En 1960, le psychologue Peter Wason propose un test simple : il montre la séquence 2-4-6 et demande aux participants de trouver la règle qui la gouverne en testant d'autres triplets. La majorité teste des séquences qui confirment leur hypothèse initiale — "les nombres pairs", "croître de 2 en 2". Très peu testent des triplets qui pourraient l'invalider.

La règle était simplement : trois nombres croissants, dans n'importe quel ordre. Presque personne ne la trouve, parce que personne ne cherche à avoir tort.

✦ En résumé
On filtre l'information qui contredit nos croyances. On mémorise mieux ce qui les confirme. Ce n'est pas de la mauvaise foi — c'est de l'architecture cognitive.

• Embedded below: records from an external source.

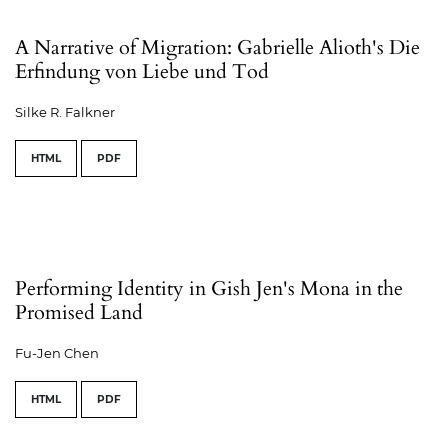
A Narrative of Migration: Gabrielle Alioth's Die
Erfindung von Liebe und Tod
Silke R. Falkner
HTML
PDF
Performing Identity in Gish Jen's Mona in the
Promised Land
Fu-Jen Chen
HTML
PDF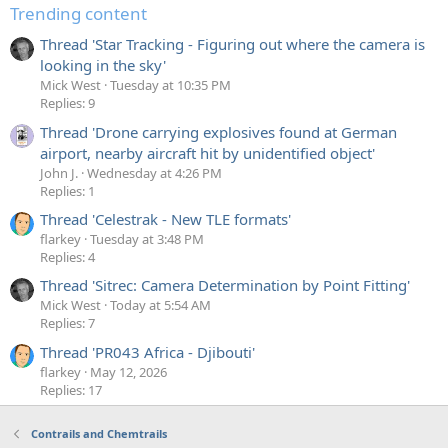
Trending content
Thread 'Star Tracking - Figuring out where the camera is
looking in the sky'
Mick West
Tuesday at 10:35 PM
Replies: 9
Thread 'Drone carrying explosives found at German
airport, nearby aircraft hit by unidentified object'
John J.
Wednesday at 4:26 PM
Replies: 1
Thread 'Celestrak - New TLE formats'
flarkey
Tuesday at 3:48 PM
Replies: 4
Thread 'Sitrec: Camera Determination by Point Fitting'
Mick West
Today at 5:54 AM
Replies: 7
Thread 'PR043 Africa - Djibouti'
flarkey
May 12, 2026
Replies: 17
Contrails and Chemtrails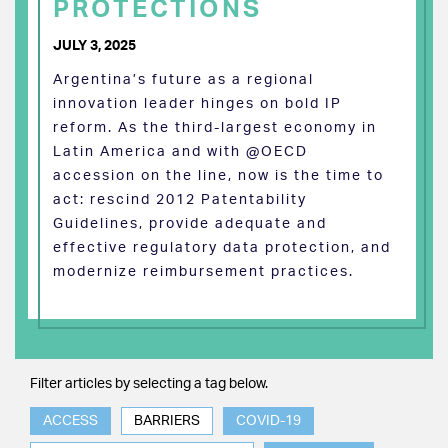
PROTECTIONS
JULY 3, 2025
Argentina’s future as a regional
innovation leader hinges on bold IP
reform. As the third-largest economy in
Latin America and with @OECD
accession on the line, now is the time to
act: rescind 2012 Patentability
Guidelines, provide adequate and
effective regulatory data protection, and
modernize reimbursement practices.
Filter articles by selecting a tag below.
ACCESS
BARRIERS
COVID-19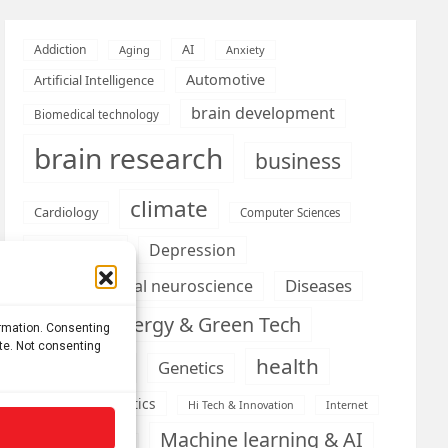
AI
Addiction
Aging
Anxiety
Automotive
Artificial Intelligence
brain development
Biomedical technology
brain research
business
climate
Cardiology
Computer Sciences
Conditions
Depression
Diseases
developmental neuroscience
Energy & Green Tech
emotion
ormation. Consenting
ite. Not consenting
health
Engineering
Genetics
Health informatics
Hi Tech & Innovation
Internet
Machine learning & AI
Machine Learning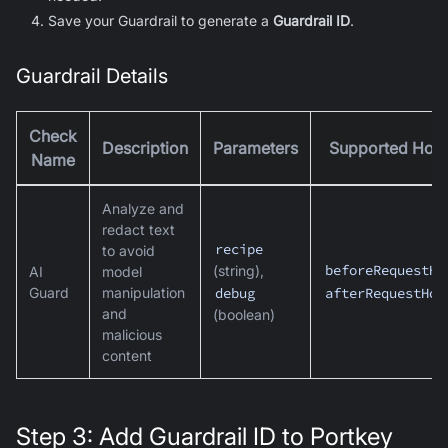
Save your Guardrail to generate a
Guardrail ID
.
Guardrail Details
Check
Description
Parameters
Supported Hoo
Name
Analyze and
redact text
recipe
to avoid
beforeRequestHo
(string),
AI
model
Guard
manipulation
debug
afterRequestHoo
and
(boolean)
malicious
content
Step 3: Add Guardrail ID to Portkey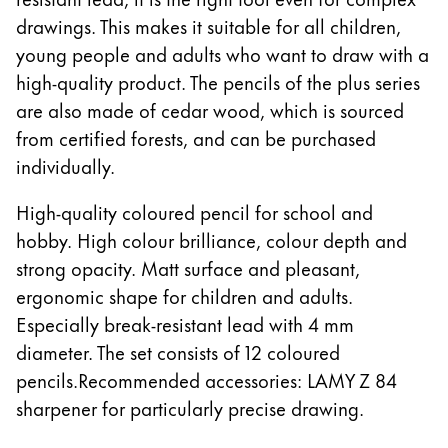
drawings. This makes it suitable for all children,
Company
young people and adults who want to draw with a
high-quality product. The pencils of the plus series
Corporate Culture
are also made of cedar wood, which is sourced
Quality
from certified forests, and can be purchased
Design
individually.
Responsibility
Pioneering spirit
High-quality coloured pencil for school and
hobby. High colour brilliance, colour depth and
strong opacity. Matt surface and pleasant,
About your Order
ergonomic shape for children and adults.
EN
/
SM
Especially break-resistant lead with 4 mm
Register
diameter. The set consists of 12 coloured
Register
pencils.Recommended accessories: LAMY Z 84
Global
sharpener for particularly precise drawing.
The global region covers countries where Lamy is no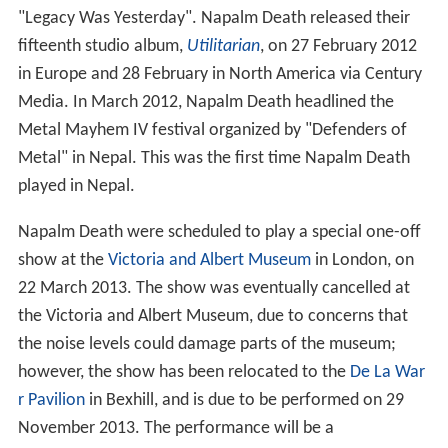
"Legacy Was Yesterday". Napalm Death released their
fifteenth studio album,
Utilitarian
, on 27 February 2012
in Europe and 28 February in North America via Century
Media. In March 2012, Napalm Death headlined the
Metal Mayhem IV festival organized by "Defenders of
Metal" in Nepal. This was the first time Napalm Death
played in Nepal.
Napalm Death were scheduled to play a special one-off
show at the
Victoria and Albert Museum
in London, on
22 March 2013. The show was eventually cancelled at
the Victoria and Albert Museum, due to concerns that
the noise levels could damage parts of the museum;
however, the show has been relocated to the
De La War
r Pavilion
in Bexhill, and is due to be performed on 29
November 2013. The performance will be a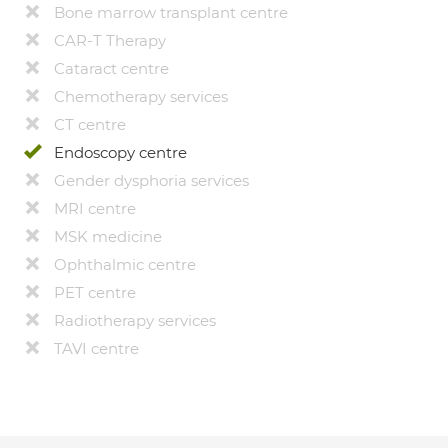
Bone marrow transplant centre
CAR-T Therapy
Cataract centre
Chemotherapy services
CT centre
Endoscopy centre
Gender dysphoria services
MRI centre
MSK medicine
Ophthalmic centre
PET centre
Radiotherapy services
TAVI centre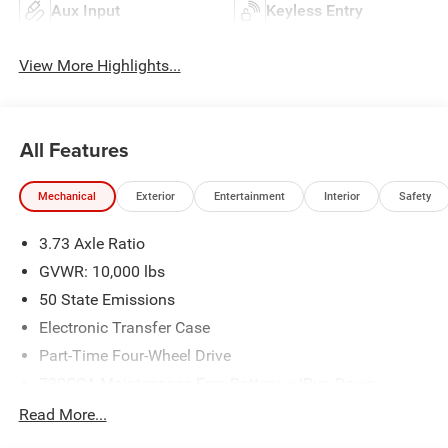
Aux Input
Keyless Entry
View More Highlights...
All Features
Mechanical
Exterior
Entertainment
Interior
Safety
3.73 Axle Ratio
GVWR: 10,000 lbs
50 State Emissions
Electronic Transfer Case
Part-Time Four-Wheel Drive
730CCA Maintenance-Free Battery w/Run Down
Protection
Read More...
220 Amp Alternator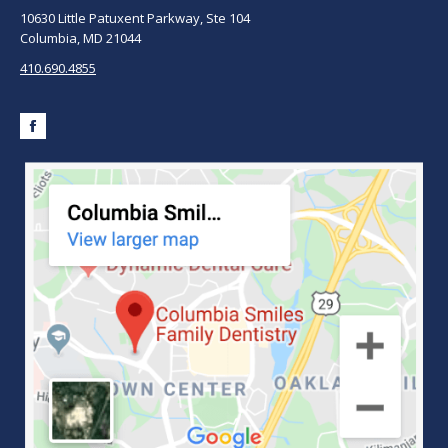
10630 Little Patuxent Parkway, Ste 104
Columbia, MD 21044
410.690.4855
Facebook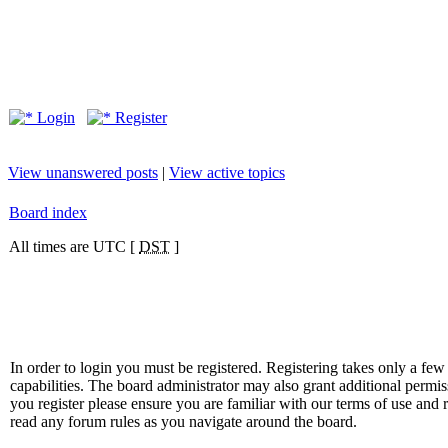
Login
Register
View unanswered posts
|
View active topics
Board index
All times are UTC [
DST
]
In order to login you must be registered. Registering takes only a f
capabilities. The board administrator may also grant additional permis
you register please ensure you are familiar with our terms of use and 
read any forum rules as you navigate around the board.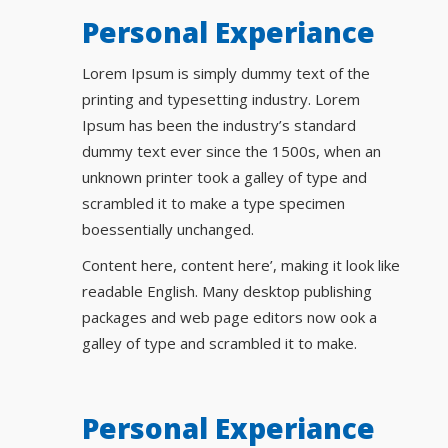
Personal Experiance
Lorem Ipsum is simply dummy text of the
printing and typesetting industry. Lorem
Ipsum has been the industry’s standard
dummy text ever since the 1500s, when an
unknown printer took a galley of type and
scrambled it to make a type specimen
boessentially unchanged.
Content here, content here’, making it look like
readable English. Many desktop publishing
packages and web page editors now ook a
galley of type and scrambled it to make.
Personal Experiance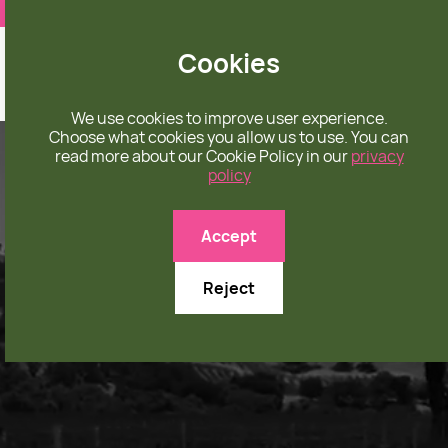
❤️ apparel rooted in unconditional love
Cookies
We use cookies to improve user experience.
Choose what cookies you allow us to use. You can
read more about our Cookie Policy in our
privacy
policy
Accept
Reject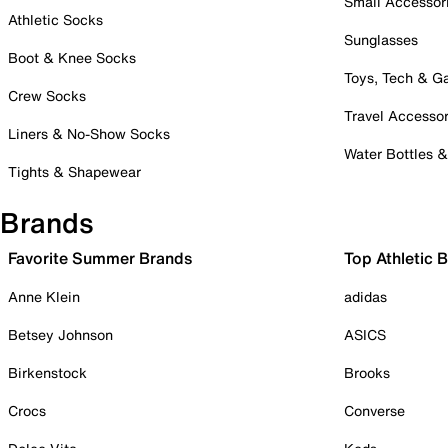
Small Accessor
Athletic Socks
Sunglasses
Boot & Knee Socks
Toys, Tech & 
Crew Socks
Travel Accessor
Liners & No-Show Socks
Water Bottles 
Tights & Shapewear
Brands
Favorite Summer Brands
Top Athletic 
Anne Klein
adidas
Betsey Johnson
ASICS
Birkenstock
Brooks
Crocs
Converse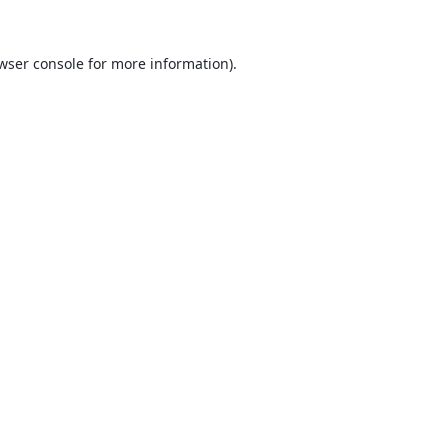
wser console
for more information).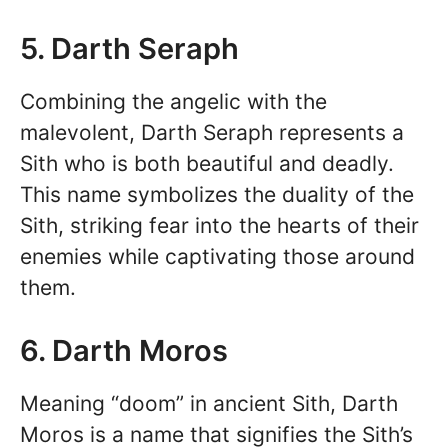
5. Darth Seraph
Combining the angelic with the
malevolent, Darth Seraph represents a
Sith who is both beautiful and deadly.
This name symbolizes the duality of the
Sith, striking fear into the hearts of their
enemies while captivating those around
them.
6. Darth Moros
Meaning “doom” in ancient Sith, Darth
Moros is a name that signifies the Sith’s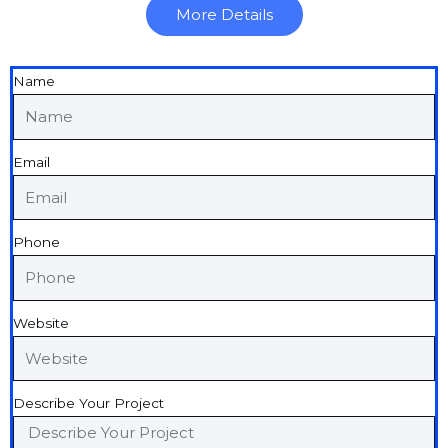
More Details
Name
Email
Phone
Website
Describe Your Project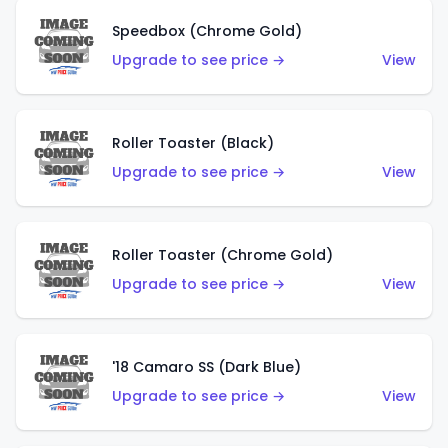
Speedbox (Chrome Gold)
Upgrade to see price →
View
Roller Toaster (Black)
Upgrade to see price →
View
Roller Toaster (Chrome Gold)
Upgrade to see price →
View
'18 Camaro SS (Dark Blue)
Upgrade to see price →
View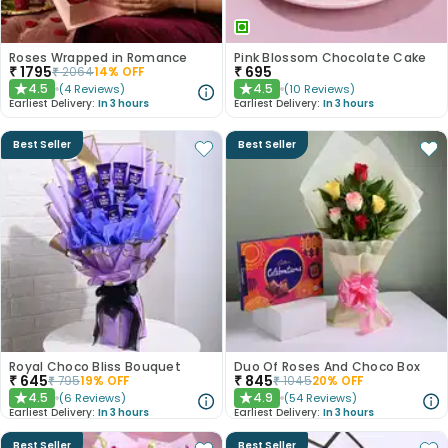
Roses Wrapped in Romance
Pink Blossom Chocolate Cake
₹
1795
₹
695
₹
2064
14
% OFF
4.5
4.5
(
4
Reviews
)
(
10
Reviews
)
★
★
Earliest Delivery:
In 3 hours
Earliest Delivery:
In 3 hours
Best Seller
Best Seller
Royal Choco Bliss Bouquet
Duo Of Roses And Choco Box
₹
645
₹
845
₹
795
19
% OFF
₹
1045
20
% OFF
4.5
4.9
(
6
Reviews
)
(
54
Reviews
)
★
★
Earliest Delivery:
In 3 hours
Earliest Delivery:
In 3 hours
Best Seller
Best Seller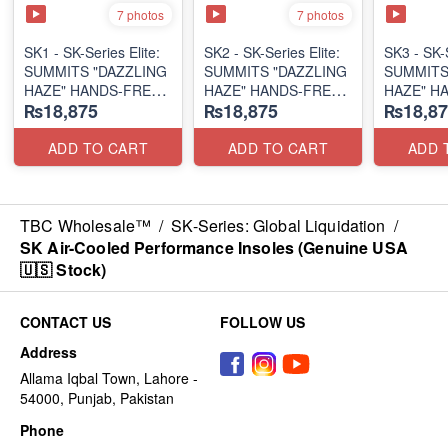
7 photos
7 photos
SK1 - SK-Series Elite:
SK2 - SK-Series Elite:
SK3 - SK-S
SUMMITS "DAZZLING
SUMMITS "DAZZLING
SUMMITS
HAZE" HANDS-FREE
HAZE" HANDS-FREE
HAZE" H
₨18,875
₨18,875
₨18,87
SLIP-IN
SLIP-IN
SLIP-IN
(US 🇺🇸 Surplus Lot)
(US 🇺🇸 Surplus Lot)
(US 🇺🇸 
ADD TO CART
ADD TO CART
ADD 
TBC Wholesale™
/
SK-Series: Global Liquidation
/
SK Air-Cooled Performance Insoles (Genuine USA
🇺🇸 Stock)
CONTACT US
FOLLOW US
Address
Allama Iqbal Town, Lahore -
54000, Punjab, Pakistan
Phone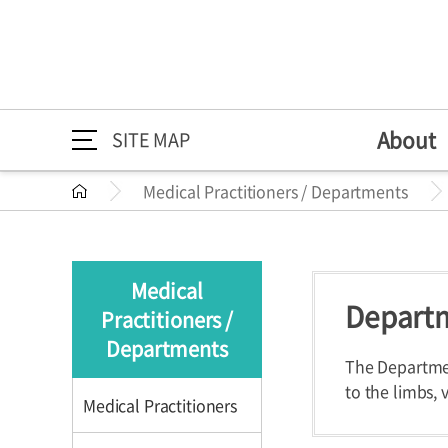
About
SITE MAP
Medical Practitioners / Departments
About
Medical Practitioners /
Directions
Greeting
Medical Pr
Directions
About
Greeting
Departments
Mission/Vi
Departme
Medical
HI
Specialize
Departm
Practitioners /
Medical Practitioners /
Medical Practition
The 30th A
Health Im
Departments
Departments
The Departmen
to the limbs, 
Medical Practitioners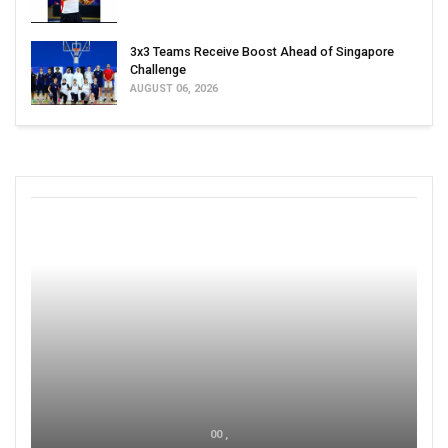
3x3 Teams Receive Boost Ahead of Singapore
Challenge
AUGUST 06, 2026
00 ,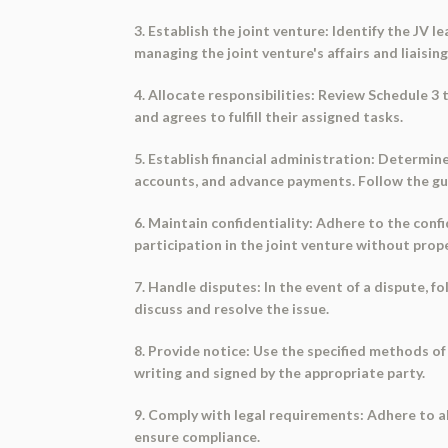
3. Establish the joint venture: Identify the JV 
managing the joint venture's affairs and liaisin
4. Allocate responsibilities: Review Schedule 3
and agrees to fulfill their assigned tasks.
5. Establish financial administration: Determin
accounts, and advance payments. Follow the gui
6. Maintain confidentiality: Adhere to the conf
participation in the joint venture without prop
7. Handle disputes: In the event of a dispute, 
discuss and resolve the issue.
8. Provide notice: Use the specified methods of 
writing and signed by the appropriate party.
9. Comply with legal requirements: Adhere to all
ensure compliance.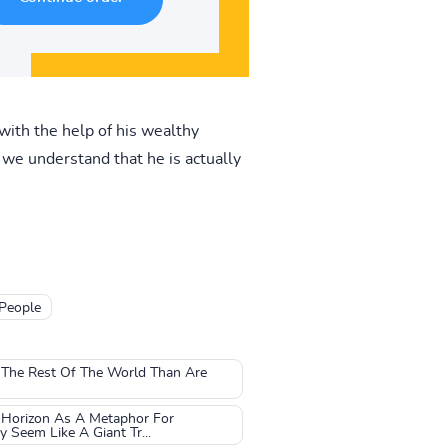
ith the help of his wealthy
 we understand that he is actually
 People
t The Rest Of The World Than Are
 Horizon As A Metaphor For
Seem Like A Giant Tr...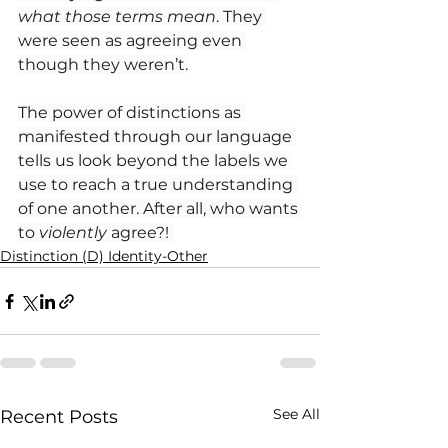
what those terms mean
. They 
were seen as agreeing even 
though they weren’t.
The power of distinctions as 
manifested through our language 
tells us look beyond the labels we 
use to reach a true understanding 
of one another. After all, who wants 
to
 violently
 agree?! 
Distinction (D) Identity-Other
See All
Recent Posts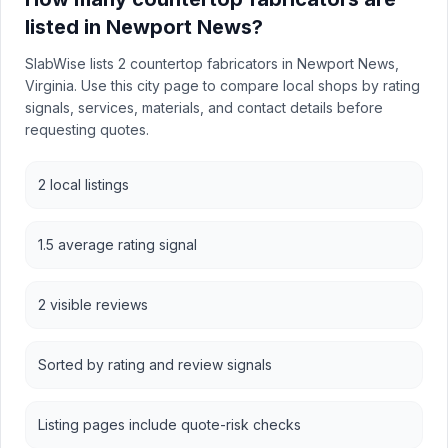
listed in Newport News?
SlabWise lists 2 countertop fabricators in Newport News,
Virginia. Use this city page to compare local shops by rating
signals, services, materials, and contact details before
requesting quotes.
2 local listings
1.5 average rating signal
2 visible reviews
Sorted by rating and review signals
Listing pages include quote-risk checks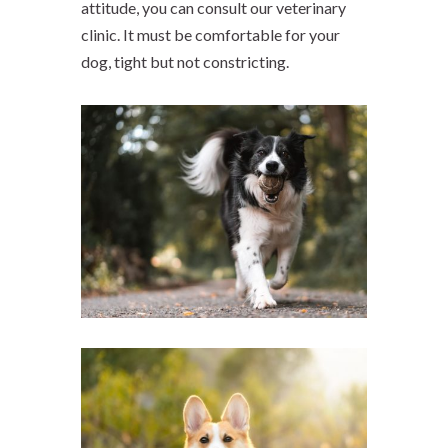
attitude, you can consult our veterinary
clinic. It must be comfortable for your
dog, tight but not constricting.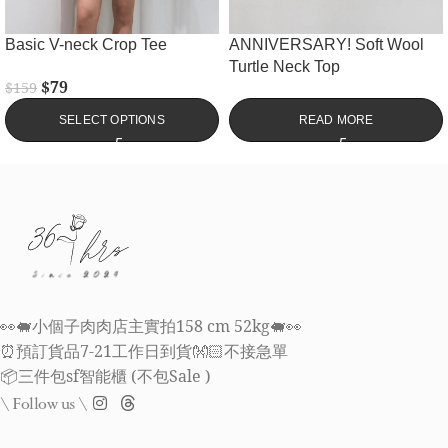
Basic V-neck Crop Tee
ANNIVERSARY! Soft Wool
Turtle Neck Top
$
79
$
159
SELECT OPTIONS
READ MORE
👀🐖小個子肉肉店主實拍158 cm 52kg🐖👀
⏰預訂貨品7-21工作日到貨👐🏻不接急單
📦三件包sf智能櫃 (不包Sale )
\ Follow us \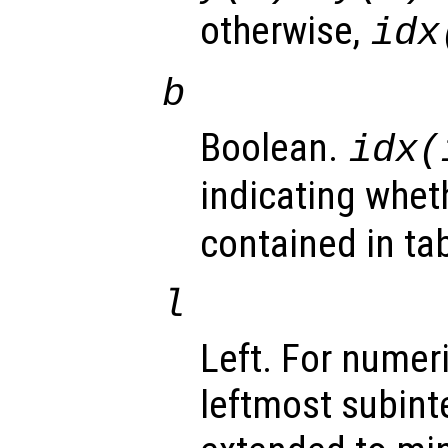
otherwise,
idx
b
Boolean.
idx(
indicating whe
contained in tab
l
Left. For numer
leftmost subinte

Où vous le faites sans le savoir

Vous êtes convaincu qu'un collègue ne vous apprécie pas. Vous notez chaque fois qu'il ne dit pas bonjour, chaque ton un peu sec, chaque message sans réponse rapide. Vous oubliez les moments où il vous a défendu en réunion, les compliments, les cafés partagés.

Sur les réseaux sociaux, les algorithmes amplifient ce mécanisme : ils vous montrent ce que vous aimez déjà, et votre cerveau interprète cet écho comme une preuve. Ce que vous voyez partout semble vrai parce que vous ne voyez pas ce qui le contredit. La dopamine récompense chaque "j'avais raison" — le biais a une mécanique biochimique.

"On ne voit pas le monde tel qu'il est. On voit le monde tel qu'on est — et tel qu'on espère qu'il soit."

Ce qu'on peut en faire

Chercher activement l'infirmation — pas la confirmation. Avant de conclure, se poser la question inverse : "Qu'est-ce qui prouverait que j'ai tort ?" Pas pour se torturer. Pour voir plus large.

C'est inconfortable. C'est aussi là que la pensée devient plus précise.